Arm은 최근 Arm Kleidi 기술을 PyTorch 및 ExecuTorch와 통합해 차세대 앱이 Arm CPU에서 대규모 언어 모델(LLM)을 실행할 수 있도록 지원한다고 30일 발표했다.
Kleidi Technology Enables Next-Generation Apps to Run Large Language Models on Arm CPUs
Arm today announced that it is integrating Arm Kleidi technology with PyTorch and ExecuTorch to enable next-generation apps to run large language models (LLMs) on Arm CPUs.
Kleidi combines cutting-edge developer-enabling technologies and core resources to foster technical collaboration across the ML stack, and in the cloud, Kleidi has enhanced PyTorch with the Arm Compute Library (ACL).
Building on this work, Arm has established a blueprint to optimize AI on Arm everywhere, partnering directly with PyTorch and TensorFlow and integrating the Arm Kleidi library, a set of essential Arm kernels that integrate directly into these key frameworks.
Arm’s demo chatbot, based on the Meta Llama 3 large-scale language model and running on AWS Graviton processors, is the first to support real-time chat responses in mainline PyTorch. Based on benchmarks measured on AWS Graviton, the integration of Kleidi’s technology into the open source PyTorch codebase has resulted in a 2.5x reduction in time to first token creation.
We applied optimizations to torch.compile to efficiently leverage Kleidi technology provided through ACL, resulting in AWS Graviton3 performance improvements ranging from 1.35x to up to 2x on various hugging-face model inference workloads.
Cloud use cases illustrate the types of performance acceleration that are possible as Arm works to democratize ML workloads. Arm continues to invest to ensure developers’ AI apps can perform at their best on our technology from cloud to edge, including by making new features backwards compatible so developers can take advantage of them immediately.
“Just four months after its launch, Kleidi is already accelerating development and delivering major AI performance gains on Arm CPUs,” said Alex Spinelli, vice president of developer technologies at Arm. “Arm’s close collaboration with the PyTorch community is a great example of how this technology can dramatically reduce the effort required for developers to take advantage of efficient AI.”
■ Expanding support for server-side AI development Generative AI is also fueling the wave of AI innovation, with new versions of language models being released at an unprecedented pace. Arm is working closely with all the key parts of the ML stack, including cloud service providers like AWS and Google, and the rapidly growing community of ML ISVs like Databricks, to help developers get ahead.

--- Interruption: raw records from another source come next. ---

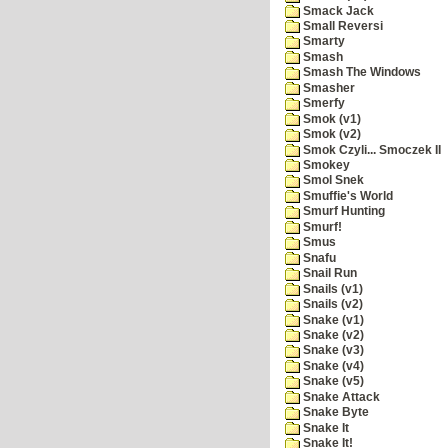
Smack Jack
Small Reversi
Smarty
Smash
Smash The Windows
Smasher
Smerfy
Smok (v1)
Smok (v2)
Smok Czyli... Smoczek II
Smokey
Smol Snek
Smuffie's World
Smurf Hunting
Smurf!
Smus
Snafu
Snail Run
Snails (v1)
Snails (v2)
Snake (v1)
Snake (v2)
Snake (v3)
Snake (v4)
Snake (v5)
Snake Attack
Snake Byte
Snake It
Snake It!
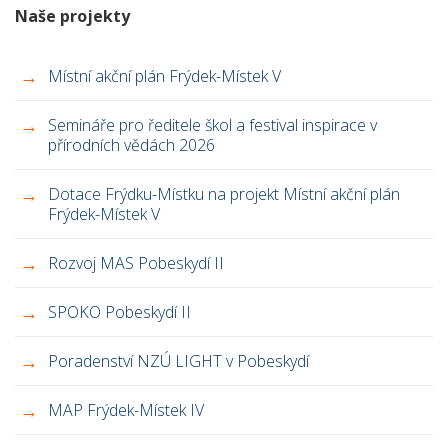
Naše projekty
Místní akční plán Frýdek-Místek V
Semináře pro ředitele škol a festival inspirace v
přírodních vědách 2026
Dotace Frýdku-Místku na projekt Místní akční plán
Frýdek-Místek V
Rozvoj MAS Pobeskydí II
SPOKO Pobeskydí II
Poradenství NZÚ LIGHT v Pobeskydí
MAP Frýdek-Místek IV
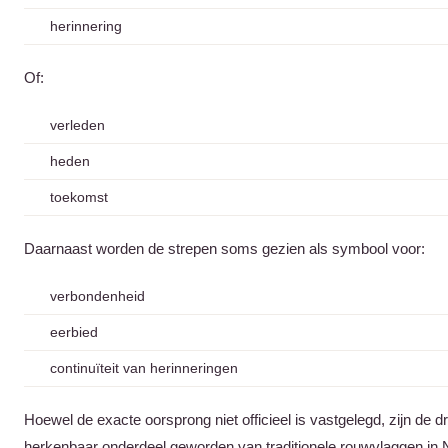
herinnering
Of:
verleden
heden
toekomst
Daarnaast worden de strepen soms gezien als symbool voor:
verbondenheid
eerbied
continuïteit van herinneringen
Hoewel de exacte oorsprong niet officieel is vastgelegd, zijn de d
herkenbaar onderdeel geworden van traditionele rouwvlaggen in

“Arm and Google are committed to making AI more accessible and agile for developers, and Kleidi has made great progress in co-optimizing hardware and software for AI needs,” said Nirav Mehta, senior director of product management, Google Cloud. “With Arm-based AWS Graviton processors supported in ML runtime clusters, enterprises can accelerate a broad range of ML libraries while taking advantage of cloud service provider cost savings,” said Lin Yuan, software engineer at Databricks.
Because it’s important for developers to apply the resources Arm provides to real-world use cases, Arm is creating a demo software stack along with learning paths to better show developers how to build AI workloads on Arm CPUs.
By the end of 2024, ML operationalization and augmented search generation (RAG) will be added to these use cases, with more to follow in 2025, Arm said.
■ Continued efforts to improve performance even at the edge Building on Kleidi’s momentum at the edge, KleidiAI plans to integrate into ExecuTorch, PyTorch’s new on-device inference runtime. This integration is expected to be completed by October 2024 and is expected to significantly improve performance on edge devices across apps currently in production testing or shipping on ExecuTorch.
This joins several KleidiAI integrations Arm has previously announced, including Google’s XNNPACK and MediaPipe, and Tencent’s Hunyuan LLM. You can see more details on the impact on real-world workloads in our chatbot demo.
As Kleidi continues to integrate with PyTorch and ExecuTorch releases along with all other major AI frameworks, developers can immediately run AI workloads on Arm across a range of devices, from cloud data centers to edge devices.
Arm will continue to actively bring improvements to the PyTorch community and plans to focus on further improving performance by providing quantization optimizations for various integer formats in the future.